07 NOV.
2015
Dans l'univers obligataire, la dette externe émergente se montre attractive : le spread par rapport aux bons du Trésor américain se situe à environ 385 pb. Les facteurs techniques devraient rester favorables car l'offre nette de nouvelles émissions (émissions brutes moins remboursements du principal et des coupons) est proche de zéro (graphique 6). Sur un horizon d'une année, nous prévoyons une performance positive d'environ 4,7 % pour la classe d'actifs, avec pour hypothèse un élargissement de 80 pb des rendements des bons du Trésor et un resserrement de 40 pb des spreads des marchés émergents par rapport aux bons du Trésor. Nous privilégions de nombreux pays d'Europe centrale, par exemple, la Hongrie, la Croatie et la Géorgie, qui sont tous des importateurs de matières premières. Nous sous-pondérons de nombreux pays d'Amérique latine (Panama, Pérou, Chili, Uruguay) car les valorisations sont peu attrayantes et demeurent plus sensibles au processus de durcissement monétaire américain. Nous délaissons le Liban, où les valorisations nous paraissent excessives compte tenu du contexte économique et politique actuel.
Du point de vue des valorisations, la dette des marchés émergents libellée en devise locale constitue l'une des classes d'actifs les plus attractives dans l’univers obligataire, avec un rendement qui oscille actuellement autour de 7 %. Le niveau actuel des rendements offre une marge de manœuvre contre de nouvelles corrections des devises locales et contre la volatilité des taux dans les pays « core ». Toutefois, la croissance est lente sur les marchés émergents, l'inflation rebondit et les devises subissent l'impact de la solidité du dollar. En conséquence, les banques centrales émergentes ne disposent pas d'une grande marge de manœuvre pour encore assouplir leur politique monétaire. Nous restons prudents vis-à-vis de nombreuses dettes locales asiatiques. Nous sous-pondérons par exemple la Thaïlande et la Malaisie, qui sont économiquement liées à la Chine comme de nombreux autres pays asiatiques et présentent des caractéristiques de portage peu intéressantes. Par ailleurs, la Malaisie est confrontée à des incertitudes politiques.

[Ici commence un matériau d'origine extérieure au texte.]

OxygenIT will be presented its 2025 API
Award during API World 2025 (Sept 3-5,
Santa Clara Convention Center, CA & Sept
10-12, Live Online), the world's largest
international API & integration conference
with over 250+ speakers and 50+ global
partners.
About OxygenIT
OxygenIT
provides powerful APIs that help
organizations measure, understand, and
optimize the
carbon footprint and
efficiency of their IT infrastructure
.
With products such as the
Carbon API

Nous relevons toutefois certaines exceptions à cette tendance, par exemple, le Mexique, la Russie et l'Inde. Cette dernière présente un recul de son inflation, un portage attractif par rapport à ses homologues ainsi qu'une amélioration de l'environnement macroéconomique et une volonté de poursuivre la mise en œuvre de réformes structurelles. La Russie affiche également un portage important et nous nous attendons à des abaissements de taux et au final, à une désinflation. Quant au Mexique, il bénéficie à présent d'une reprise de la croissance et d'une amélioration des fondamentaux. Nous avons couvert certaines de nos positions défensives sur le Brésil car nous considérons que de nouveaux relèvements de taux sont peu vraisemblables et que les réserves de change sont à présent plus stables.